The evolution of digital publishing and e-reading has been long and winding, and at times it has seemed as if it circled back upon itself. From the need for wifi to the days of fully downloadable content to the return to connectivity in order to save space (and because let’s face it, wifi is one rung of Maslow’s Hierarchy of Needs), the mechanism by which we consume content continues to shift.
But there’s one well-documented truth about digital content that has been widely known for years, but still fails to meet users’ needs. More consumers than ever before continue to consume content on their smartphones, including full-length books, but the material is hardly suited for the small-screen space.
Until now…but Ambient Lit is so much more than just content designed for a smaller viewing space. The stories rely on information about the user’s surroundings, fed to it from the smartphone’s GPS and local weather data. This extraneous information immerses the reader in the story in ways that other formats cannot.
According to , “Open up the link to [the story] and the page will ask for your permission to use information like your location and your camera. When you agree, it uses three different data sets to personalize the story to your setting every time you read it: location, weather, and season. When you read the story on a rainy Monday in New York City, that’s referenced in the story.”

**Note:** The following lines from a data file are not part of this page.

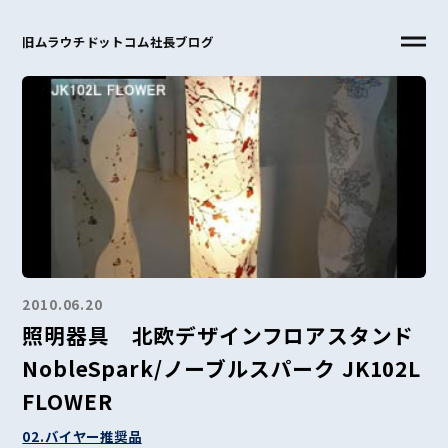
旧ムラウチドットコム社長ブログ
2010.06.20
照明器具 北欧デザインフロアスタンド
NobleSpark/ノーブルスパーク JK102L
FLOWER
02.バイヤー推奨品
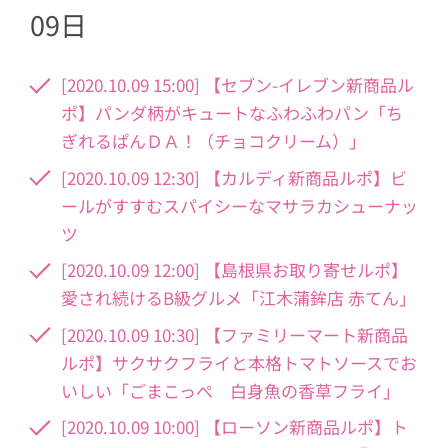
09日
[2020.10.09 15:00] 【セブン-イレブン新商品ル
ポ】パンダ柄がキュートなふわふわパン「ち
ぎれるぱんＤＡ！（チョコクリーム）」
[2020.10.09 12:30] 【カルディ新商品ルポ】ビ
ールがすすむスパイシーなマサラカシューナッ
ツ
[2020.10.09 12:00] 【島根県お取り寄せルポ】
愛され続けるB級グルメ「江木蒲鉾店 赤てん」
[2020.10.09 10:30] 【ファミリーマート新商品
ルポ】サクサクフライと本格トマトソースでお
いしい「ごまこっぺ 白身魚の香草フライ」
[2020.10.09 10:00] 【ローソン新商品ルポ】ト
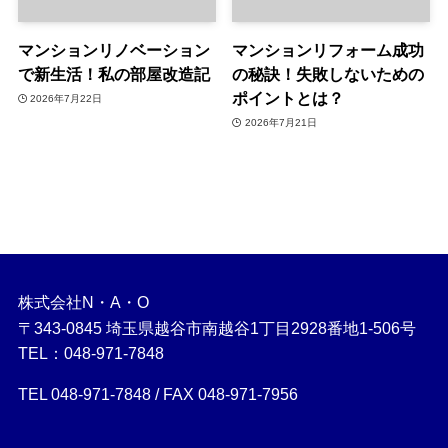
マンションリノベーション
マンションリフォーム成功
で新生活！私の部屋改造記
の秘訣！失敗しないための
ポイントとは？
2026年7月22日
2026年7月21日
株式会社N・A・O
〒343-0845 埼玉県越谷市南越谷1丁目2928番地1-506号
TEL：048-971-7848
TEL 048-971-7848 / FAX 048-971-7956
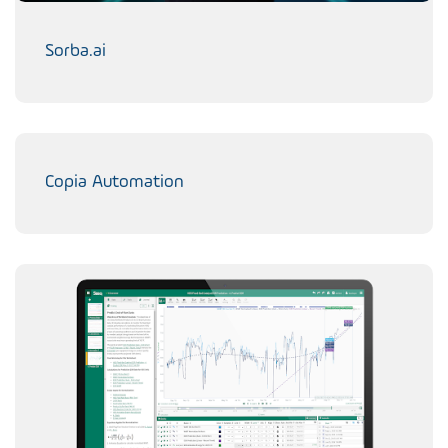
Sorba.ai
Copia Automation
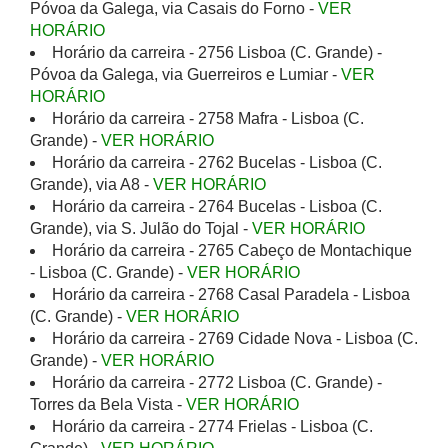
Póvoa da Galega, via Casais do Forno -
VER
HORÁRIO
Horário da carreira - 2756 Lisboa (C. Grande) -
Póvoa da Galega, via Guerreiros e Lumiar -
VER
HORÁRIO
Horário da carreira - 2758 Mafra - Lisboa (C.
Grande) -
VER HORÁRIO
Horário da carreira - 2762 Bucelas - Lisboa (C.
Grande), via A8 -
VER HORÁRIO
Horário da carreira - 2764 Bucelas - Lisboa (C.
Grande), via S. Julão do Tojal -
VER HORÁRIO
Horário da carreira - 2765 Cabeço de Montachique
- Lisboa (C. Grande) -
VER HORÁRIO
Horário da carreira - 2768 Casal Paradela - Lisboa
(C. Grande) -
VER HORÁRIO
Horário da carreira - 2769 Cidade Nova - Lisboa (C.
Grande) -
VER HORÁRIO
Horário da carreira - 2772 Lisboa (C. Grande) -
Torres da Bela Vista -
VER HORÁRIO
Horário da carreira - 2774 Frielas - Lisboa (C.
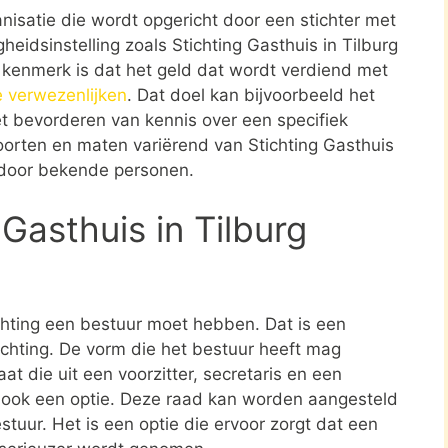
ganisatie die wordt opgericht door een stichter met
eidsinstelling zoals Stichting Gasthuis in Tilburg
k kenmerk is dat het geld dat wordt verdiend met
e verwezenlijken
. Dat doel kan bijvoorbeeld het
t bevorderen van kennis over een specifiek
 soorten en maten variërend van Stichting Gasthuis
t door bekende personen.
Gasthuis in Tilburg
ichting een bestuur moet hebben. Dat is een
tichting. De vorm die het bestuur heeft mag
at die uit een voorzitter, secretaris en een
s ook een optie. Deze raad kan worden aangesteld
stuur. Het is een optie die ervoor zorgt dat een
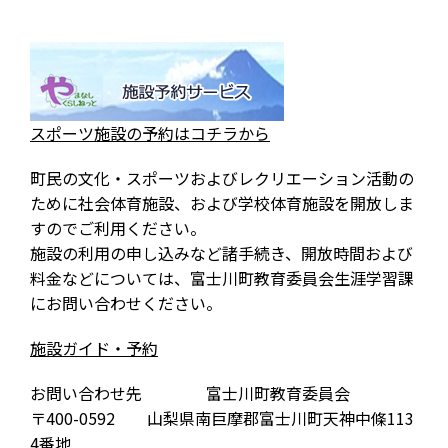
スポーツ施設の予約はコチラから
町民の文化・スポーツおよびレクリエーション活動の
ために社会体育施設、および学校体育施設を開放しま
すのでご利用ください。
施設の利用の申し込みなど諸手続き、開放時間および
料金などについては、富士川町教育委員会生涯学習課
にお問い合わせください。
施設ガイド・予約
お問い合わせ先 富士川町教育委員会
〒400-0592 山梨県南巨摩郡富士川町天神中條113
4番地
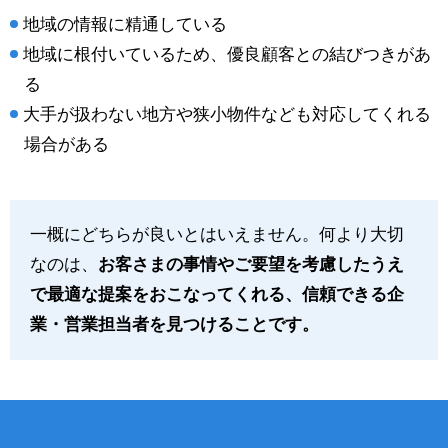
地域の情報に精通している
地域に根付いているため、優良顧客との結びつきがあ
る
大手が扱わない地方や狭小物件なども対応してくれる
場合がある
一概にどちらが良いとはいえません。何より大切
なのは、
お客さまの事情やご要望を考慮したうえ
で最適な提案をおこなってくれる、信頼できる企
業・営業担当者を見つけることです。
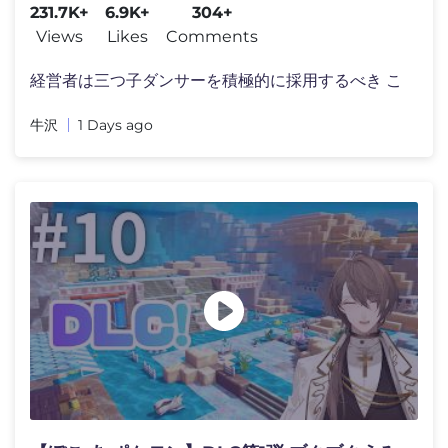
231.7K+
6.9K+
304+
Views
Likes
Comments
経営者は三つ子ダンサーを積極的に採用するべき こ
牛沢
1 Days ago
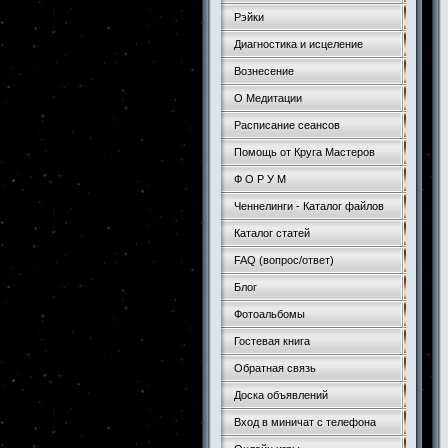
Рэйки
Диагностика и исцеление
Вознесение
О Медитации
Расписание сеансов
Помощь от Круга Мастеров
Ф О Р У М
Ченнелинги - Каталог файлов
Каталог статей
FAQ (вопрос/ответ)
Блог
Фотоальбомы
Гостевая книга
Обратная связь
Доска объявлений
Вход в миничат с телефона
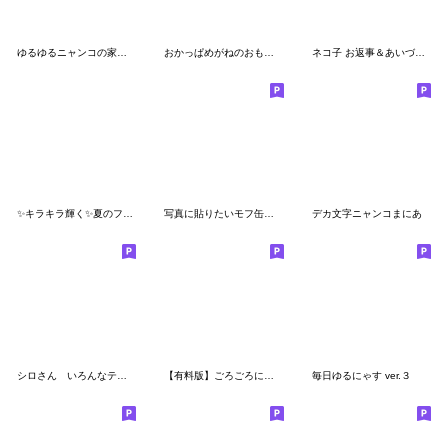
ゆるゆるニャンコの家族メッセージ
おかっぱめがねのおもしろスタンプ
ネコ子 お返事＆あいづち２
✨キラキラ輝く✨夏のフルーツ♡マトリョー
写真に貼りたいモフ缶スタンプ
デカ文字ニャンコまにあ
シロさん いろんなテンションのご挨拶
【有料版】ごろごろにゃんすけ コラボ 4
毎日ゆるにゃす ver.３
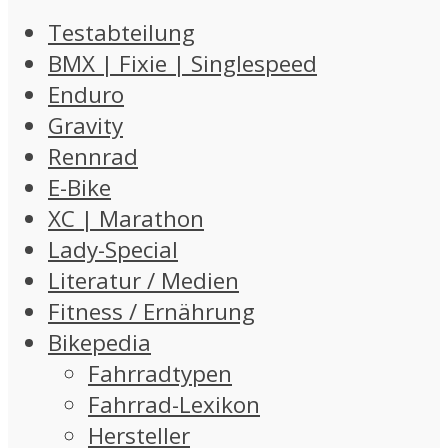
Testabteilung
BMX | Fixie | Singlespeed
Enduro
Gravity
Rennrad
E-Bike
XC | Marathon
Lady-Special
Literatur / Medien
Fitness / Ernährung
Bikepedia
Fahrradtypen
Fahrrad-Lexikon
Hersteller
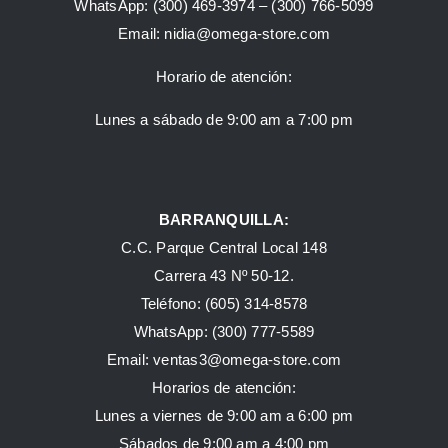
WhatsApp:
(300) 469-3974 –
(300) 766-5099
Email:
nidia@omega-store.com
Horario de atención:
Lunes a sábado de 9:00 am a 7:00 pm
BARRANQUILLA:
C.C. Parque Central Local 148
Carrera 43 Nº 50-12.
Teléfono: (605) 314-8578
WhatsApp:
(300) 777-5589
Email: ventas3@omega-store.com
Horarios de atención:
Lunes a viernes de 9:00 am a 6:00 pm
Sábados de 9:00 am a 4:00 pm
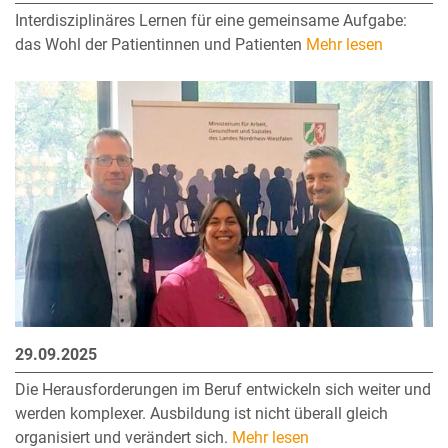
Interdisziplinäres Lernen für eine gemeinsame Aufgabe:
das Wohl der Patientinnen und Patienten
Mehr lesen
29.09.2025
Die Herausforderungen im Beruf entwickeln sich weiter und
werden komplexer. Ausbildung ist nicht überall gleich
organisiert und verändert sich.
Mehr lesen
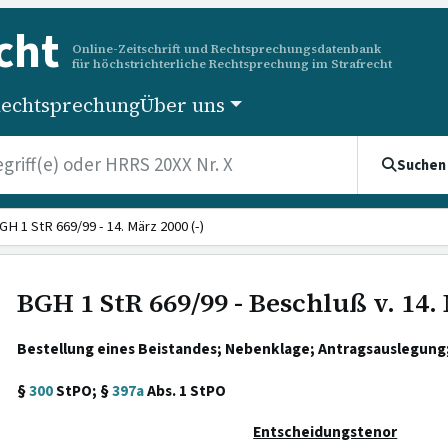
cht
Online-Zeitschrift und Rechtsprechungsdatenbank
für höchstrichterliche Rechtsprechung im Strafrecht
echtsprechung
Über uns
Suchen
GH 1 StR 669/99 - 14. März 2000 (-)
BGH 1 StR 669/99 - Beschluß v. 14.
Bestellung eines Beistandes; Nebenklage; Antragsauslegung
§
300
StPO; §
397a
Abs. 1 StPO
Entscheidungstenor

The goal is a seamless immersion in the story, of course, and not an “omg I’m in New York!” distraction. It makes the reader connect quickly with the content rather than have to build subconscious connections with the story. However, some of the “bells and whistles” approaches to reading–such as soundtracks and moving images within the pages–have not caught on in the widespread way their startup creators had hoped. It remains to be seen whether Ambient Lit’s approach is timely, and whether readers are finally ready to embrace this type of evolution.